Okay, I have to comment on this one. While this is an interesting article with good points, it isn't interesting that a man is talking about what is wrong with feminism. Men have been doing that from the beginning. Secondly, there has been the third wave of feminism for over a decade now, which admittedly doesn't address the issues he is talking about, is approaching feminism a bit differently. Also, men do not have to fear that there will be laws governing what medical procedures they can choose. Reproductive rights is still an issue for women and is an indicator that the woman's perspective is minimized by some camps. To deny this and to say the feminism movement is just a victim mentality minimizes real issues for women.

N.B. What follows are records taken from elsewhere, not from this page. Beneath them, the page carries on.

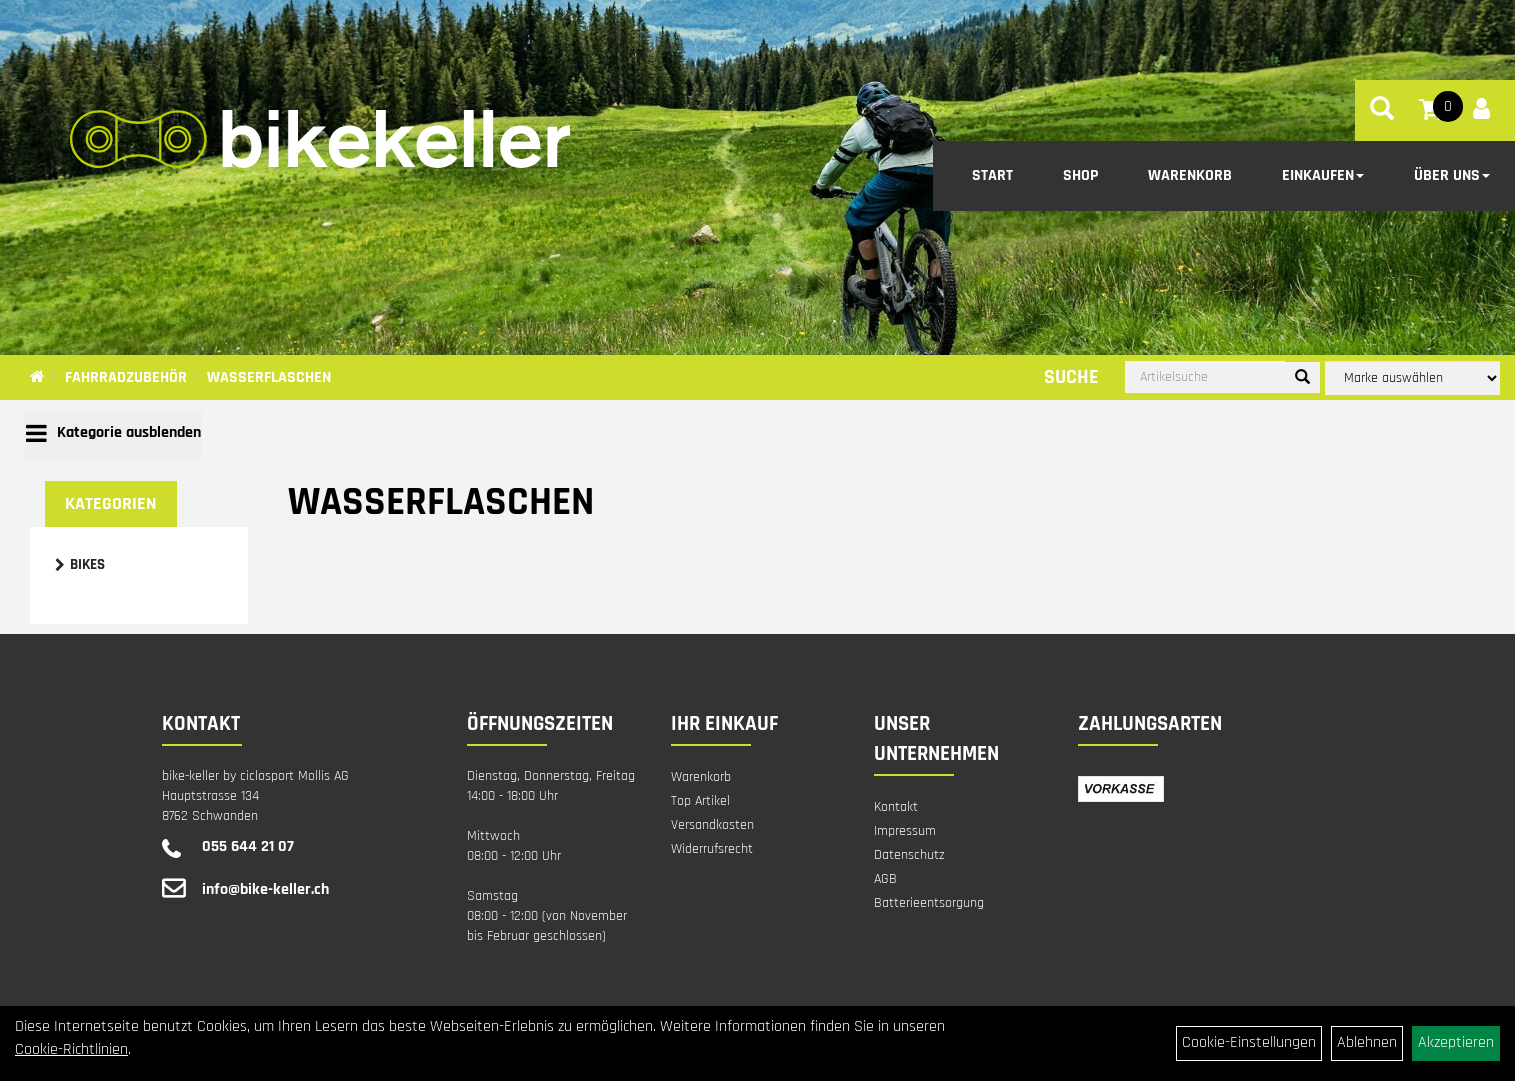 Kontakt (896, 807)
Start (992, 175)
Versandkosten (712, 825)
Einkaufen (1323, 175)
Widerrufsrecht (712, 849)
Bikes (87, 564)
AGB (885, 879)
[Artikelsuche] (1382, 112)
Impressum (905, 831)
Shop (1080, 175)
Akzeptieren (1456, 1042)
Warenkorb (1190, 175)
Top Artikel (700, 801)
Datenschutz (909, 855)
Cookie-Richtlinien (71, 1049)
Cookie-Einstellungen (1249, 1042)
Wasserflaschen (269, 377)
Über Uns (1452, 175)
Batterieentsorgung (929, 903)
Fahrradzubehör (126, 377)
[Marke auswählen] (1412, 378)
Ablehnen (1367, 1042)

To throw in sex change operations into the mix was disturbing for me. That is a different issue altogether and is a very personal decision that doesn't really relate to the point he is trying to make. I have worked with transgendered individuals and to toss it into the mix is confusing for me and demonstrates some ignorance on Farrell's part.

That said I agree with several of his points. I see our limited view of gender as a culture as the main problem. I do not think that the masculinization of women as an inherently bad thing nor the feminization of men. I grew up with a more masculine view of what feminine means, not because my parents were into women's lib, but because they didn't see my gender as something getting in the way. I did not grow up with many of the issues many women of my generation did, I did not grow up with the victim mentality around my gender, however I still experienced the power differentials (in the workplace and in terms of my reproductive freedoms).

I disagree that the historical inequities somehow justify the outcome. Talking about agrarian and tribal communities and thus saying that women agreed not to have a vote or had a choice in it doesn't make sense to me. I agree that this fact of history is regrettably forgotten. I also think that the first wave of feminism and into the second, perhaps even post feminism, can minimize traditional feminine roles, which I do not find as beneficial for anyone. But he forgets that in ancient/tribal cultures women are respected and had many rights which were stripped as modern society were developed. Even in Sparta women had much power because they had to. As modern culture developed women's roles were undervalued not by our (women's) choice. To forget this fact is a huge oversight. (Although I didn't read the rest of his article).

Sometimes I think that the arguments/debates are circular and never ending, then when I tire of it I think that people just think too much. :) I don't know if any of this made sense, but those are some thoughts.